Above-claimed cpd is obtained by third generation cephalosporin such as rocephin, Cefodizime, cefonicid, ceforanide transformation, at the C3 that keeps them is that functional group is constant down, N is introduced in the C7 position, the N di-isopropyl thiourea, described third generation cephalosporin has good susceptibility to G-, as intestinal bacteria, hemophilus influenzae etc., but, most of G+ is comprised the susceptibility of faecalis is poor to the Pseudomonas aeruginosa resistance.
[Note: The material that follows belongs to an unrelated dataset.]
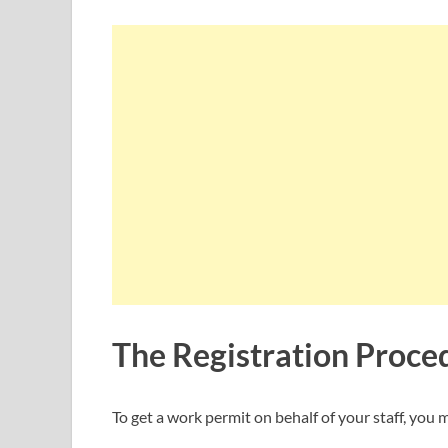
The Registration Proce
To get a work permit on behalf of your staff, yo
The invention has the beneficial effects as follows by 7 of cephalo parent nucleus and introduce N, the synthetic a series of cephem microbiotic of the two substituting thioureidos of N, this class cephem is compared with third generation cephalosporin, has obviously increased the anti-microbial activity to gram-positive microorganism, particularly golden Portugal bacterium, resistance enterococcus spp have enlarged antimicrobial spectrum.
Specific embodiment
The preparation of 7a-((N, N-di-isopropyl) amidine sulphur acetamido)-3-((2,5-dihydro-6-hydroxy-2-methyl-5-oxo-as-triazine-3-yl) methyl)-Cephalosporanic acid (cephalo piperazine amidine)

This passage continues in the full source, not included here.